Comparing transformation methods for DNA microarray data
Clinical Epidemiology and Biostatistics, Academisch Medisch Centrum, University of Amsterdam, Meibergdreef 9, 1100 DD Amsterdam, Netherlands
BMC Bioinformatics 2004, 5:77 doi:10.1186/1471-2105-5-77Published: 17 June 2004
When DNA microarray data are used for gene clustering, genotype/phenotype correlation studies, or tissue classification the signal intensities are usually transformed and normalized in several steps in order to improve comparability and signal/noise ratio. These steps may include subtraction of an estimated background signal, subtracting the reference signal, smoothing (to account for nonlinear measurement effects), and more. Different authors use different approaches, and it is generally not clear to users which method they should prefer.

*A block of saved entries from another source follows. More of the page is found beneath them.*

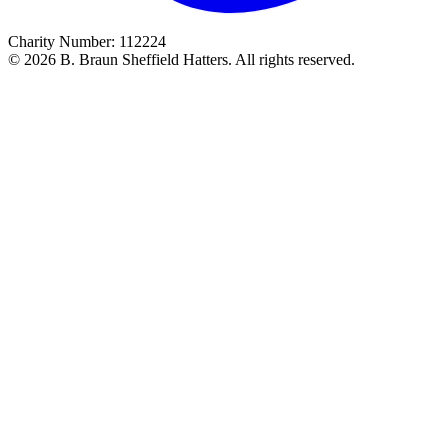
Charity Number: 112224
© 2026 B. Braun Sheffield Hatters. All rights reserved.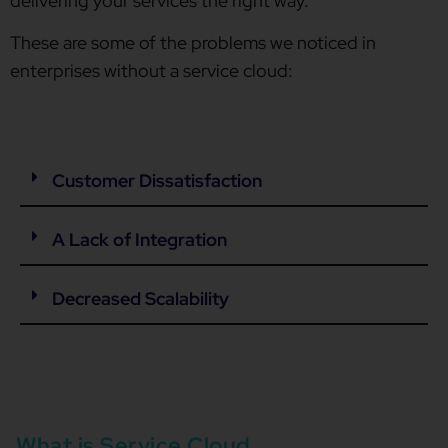
delivering your services the right way.
These are some of the problems we noticed in
enterprises without a service cloud:
Customer Dissatisfaction
A Lack of Integration
Decreased Scalability
What is Service Cloud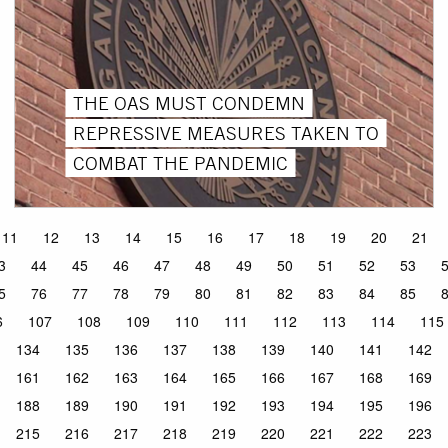
THE OAS MUST CONDEMN
REPRESSIVE MEASURES TAKEN TO
COMBAT THE PANDEMIC
11
12
13
14
15
16
17
18
19
20
21
3
44
45
46
47
48
49
50
51
52
53
5
76
77
78
79
80
81
82
83
84
85
6
107
108
109
110
111
112
113
114
115
134
135
136
137
138
139
140
141
142
161
162
163
164
165
166
167
168
169
188
189
190
191
192
193
194
195
196
215
216
217
218
219
220
221
222
223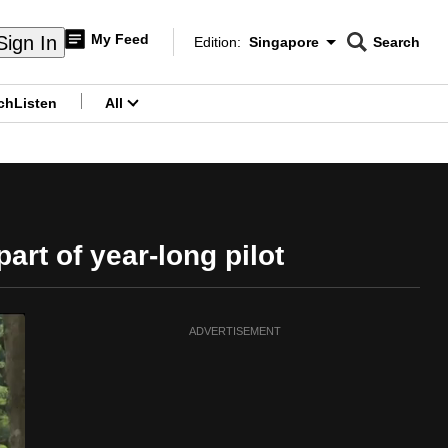
My Feed
Sign In
Edition:
Singapore
Search
CNAR
Edition Menu
Search
ch
Listen
All
menu
rt of year-long pilot
ADVERTISEMENT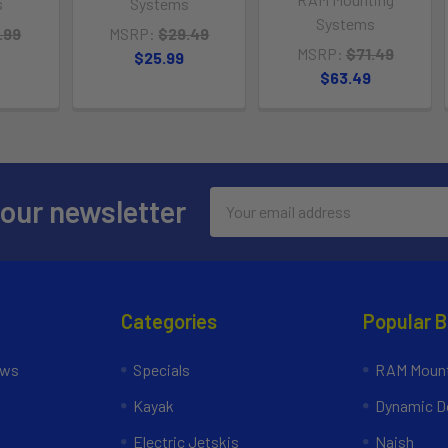
s
Systems
Systems
.99
MSRP:
$29.49
MSRP:
$71.49
$25.99
$63.49
Email
 our newsletter
Address
Categories
Popular 
ews
Specials
RAM Mount
Kayak
Dynamic Do
Electric Jetskis
Naish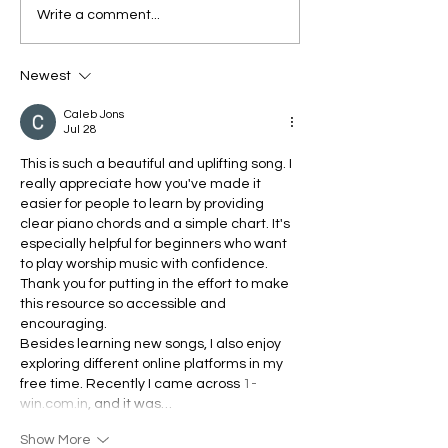
HEY YESHU TERA
Silent Night, H
Write a comment...
DHANYAWAD - Easy
Night - Easy C
Chords and Notes
Chart in the Ke
Newest
Chart for
Keyboard/Pian
Piano/Keyboard | Hindi
| Yeshu Ke Ge
Caleb Jons
Jul 28
Christian Songs Chords
| Yeshu Ke Geet
This is such a beautiful and uplifting song. I 
really appreciate how you've made it 
easier for people to learn by providing 
clear piano chords and a simple chart. It's 
especially helpful for beginners who want 
to play worship music with confidence. 
Thank you for putting in the effort to make 
this resource so accessible and 
encouraging.
Besides learning new songs, I also enjoy 
exploring different online platforms in my 
free time. Recently I came across 
1-
win.com.in
, and it was…
Show More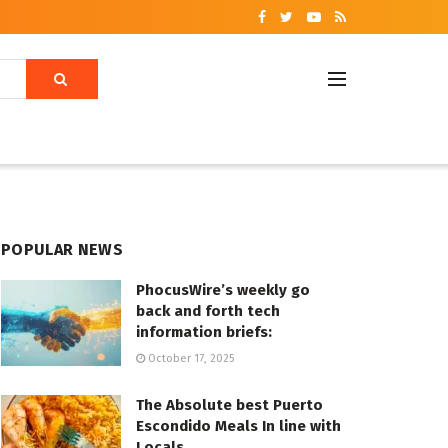
POPULAR NEWS
PhocusWire’s weekly go
back and forth tech
information briefs:
October 17, 2025
The Absolute best Puerto
Escondido Meals In line with
Locals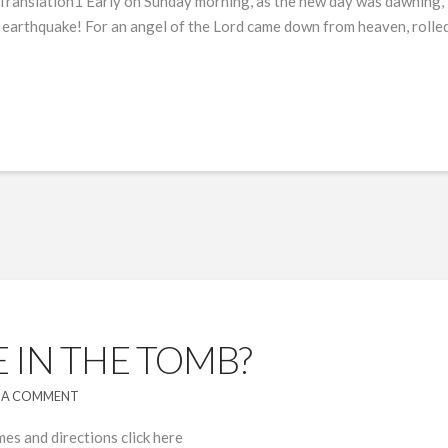
 Translation1 Early on Sunday morning, as the new day was dawnin
 earthquake! For an angel of the Lord came down from heaven, rolled a
 IN THE TOMB?
 A COMMENT
mes and directions click here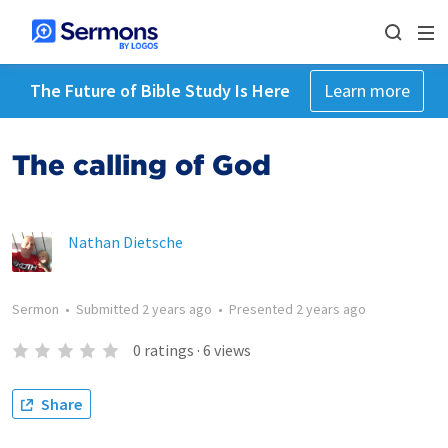
The Future of Bible Study Is Here
Learn more
The calling of God
Nathan Dietsche
Sermon
•
Submitted
2 years ago
•
Presented
2 years ago
0
ratings
·
6
views
Share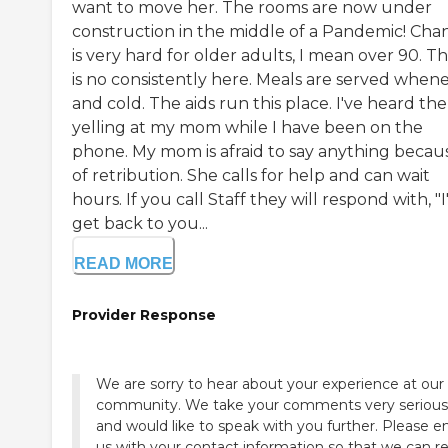
want to move her. The rooms are now under
construction in the middle of a Pandemic! Cha
is very hard for older adults, I mean over 90. T
is no consistently here. Meals are served when
and cold. The aids run this place. I've heard th
yelling at my mom while I have been on the
phone. My mom is afraid to say anything becau
of retribution. She calls for help and can wait
hours. If you call Staff they will respond with, "I'
get back to you...
READ MORE
Provider Response
We are sorry to hear about your experience at our
community. We take your comments very serious
and would like to speak with you further. Please e
us with your contact information so that we can r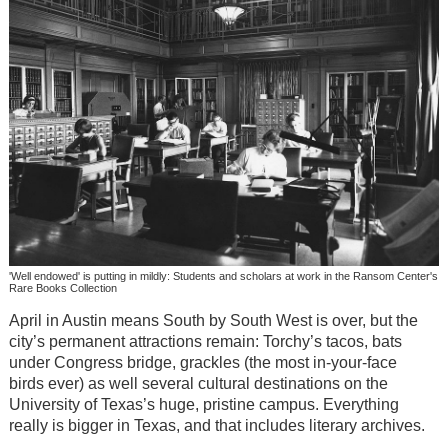
'Well endowed' is putting in mildly: Students and scholars at work in the Ransom Center's
Rare Books Collection
April in Austin means South by South West is over, but the
city’s permanent attractions remain: Torchy’s tacos, bats
under Congress bridge, grackles (the most in-your-face
birds ever) as well several cultural destinations on the
University of Texas’s huge, pristine campus. Everything
really is bigger in Texas, and that includes literary archives.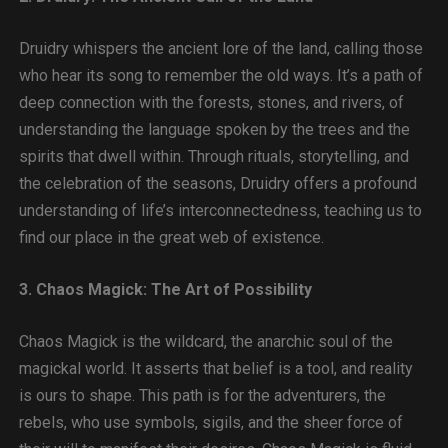
Druidry whispers the ancient lore of the land, calling those
who hear its song to remember the old ways. It’s a path of
deep connection with the forests, stones, and rivers, of
understanding the language spoken by the trees and the
spirits that dwell within. Through rituals, storytelling, and
the celebration of the seasons, Druidry offers a profound
understanding of life’s interconnectedness, teaching us to
find our place in the great web of existence.
3. Chaos Magick: The Art of Possibility
Chaos Magick is the wildcard, the anarchic soul of the
magickal world. It asserts that belief is a tool, and reality
is ours to shape. This path is for the adventurers, the
rebels, who use symbols, sigils, and the sheer force of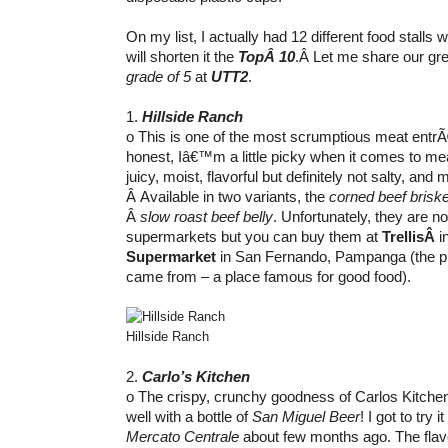
On my list, I actually had 12 different food stalls w
will shorten it the
TopÂ 10
.Â Let me share our gre
grade of 5
at
UTT2
.
1.
Hillside Ranch
o This is one of the most scrumptious meat entr
honest, Iâ€™m a little picky when it comes to mea
juicy, moist, flavorful but definitely not salty, and m
Â Available in two variants, the
corned beef briske
Â
slow roast beef belly
. Unfortunately, they are no
supermarkets but you can buy them at
TrellisÂ
i
Supermarket
in San Fernando, Pampanga (the p
came from – a place famous for good food).
Hillside Ranch
2.
Carlo’s Kitchen
o The crispy, crunchy goodness of Carlos Kitch
well with a bottle of
San Miguel Beer
! I got to try 
Mercato Centrale
about few months ago. The flavo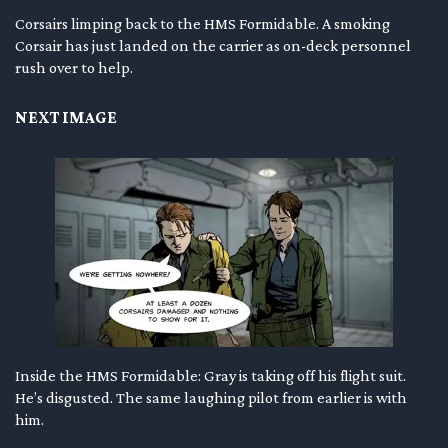
Corsairs limping back to the HMS Formidable. A smoking
Corsair has just landed on the carrier as on-deck personnel
rush over to help.
NEXT IMAGE
Inside the HMS Formidable: Gray is taking off his flight suit.
He’s disgusted. The same laughing pilot from earlier is with
him.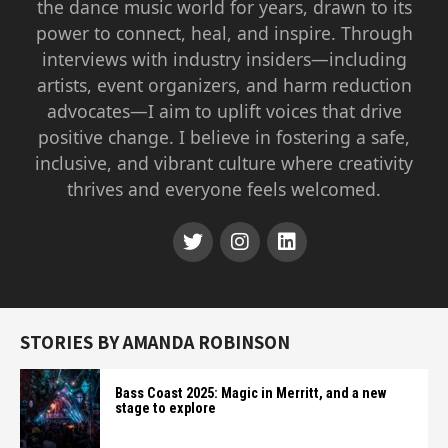
the dance music world for years, drawn to its
power to connect, heal, and inspire. Through
interviews with industry insiders—including
artists, event organizers, and harm reduction
advocates—I aim to uplift voices that drive
positive change. I believe in fostering a safe,
inclusive, and vibrant culture where creativity
thrives and everyone feels welcomed.
STORIES BY AMANDA ROBINSON
Bass Coast 2025: Magic in Merritt, and a new
stage to explore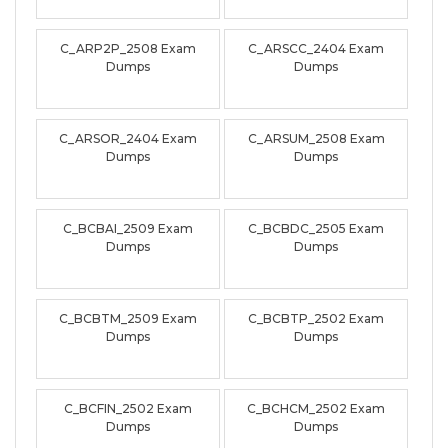
C_ARP2P_2508 Exam
C_ARSCC_2404 Exam
Dumps
Dumps
C_ARSOR_2404 Exam
C_ARSUM_2508 Exam
Dumps
Dumps
C_BCBAI_2509 Exam
C_BCBDC_2505 Exam
Dumps
Dumps
C_BCBTM_2509 Exam
C_BCBTP_2502 Exam
Dumps
Dumps
C_BCFIN_2502 Exam
C_BCHCM_2502 Exam
Dumps
Dumps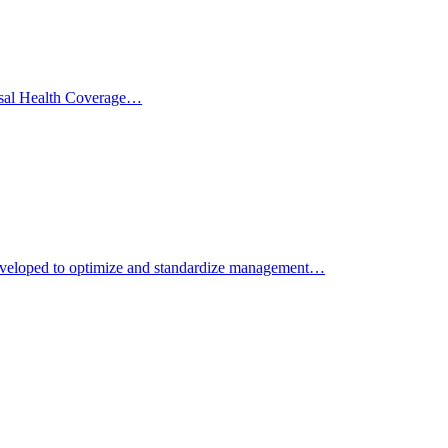
versal Health Coverage…
developed to optimize and standardize management…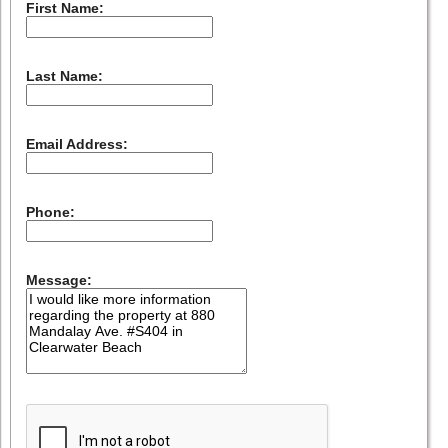
First Name:
Last Name:
Email Address:
Phone:
Message: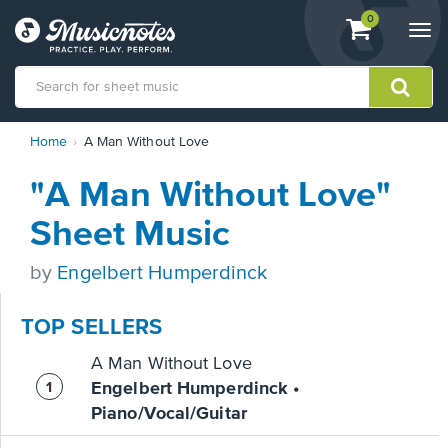
View
items.
0
Togg
shopping
navi
cart
containing
View
Home
A Man Without Love
our
Accessibility
"A Man Without Love"
Statement
or
Sheet Music
contact
us
by
Engelbert Humperdinck
with
accessibility-
related
TOP SELLERS
questions
A Man Without Love
Engelbert Humperdinck •
Piano/Vocal/Guitar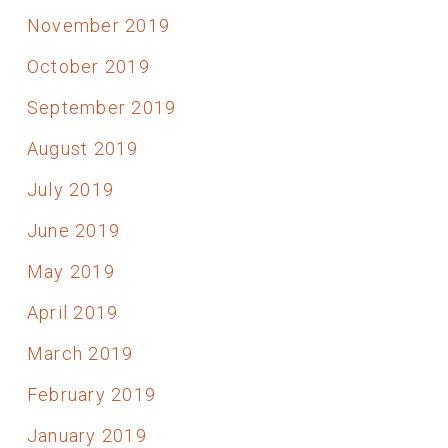
November 2019
October 2019
September 2019
August 2019
July 2019
June 2019
May 2019
April 2019
March 2019
February 2019
January 2019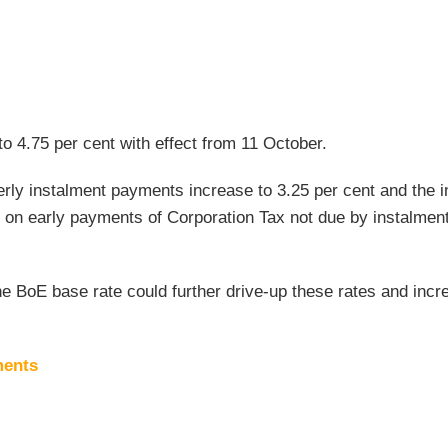
to 4.75 per cent with effect from 11 October.
rly instalment payments increase to 3.25 per cent and the i
 on early payments of Corporation Tax not due by instalmen
he BoE base rate could further drive-up these rates and incr
ments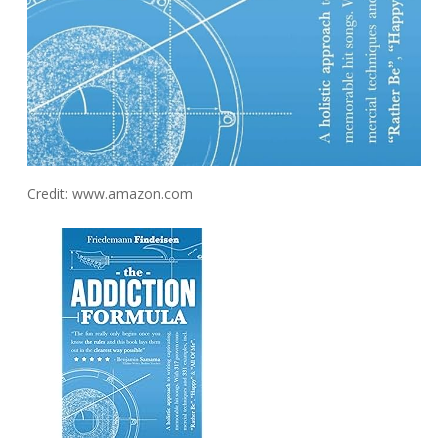
Credit: www.amazon.com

We used the ratio between biological variance and measurement variance (which is an F-like statistic) as a quality measure for transformation methods, and we demonstrate a method for maximizing that variance ratio on real data. We explore a number of transformations issues, including Box-Cox transformation, baseline shift, partial subtraction of the log-reference signal and smoothing. It appears that the optimal choice of parameters for the transformation methods depends on the data. Further, the behavior of the variance ratio, under the null hypothesis of zero biological variance, appears to depend on the choice of parameters.
The use of replicates in microarray experiments is important. Adjustment for the null-hypothesis behavior of the variance ratio is critical to the selection of transformation method.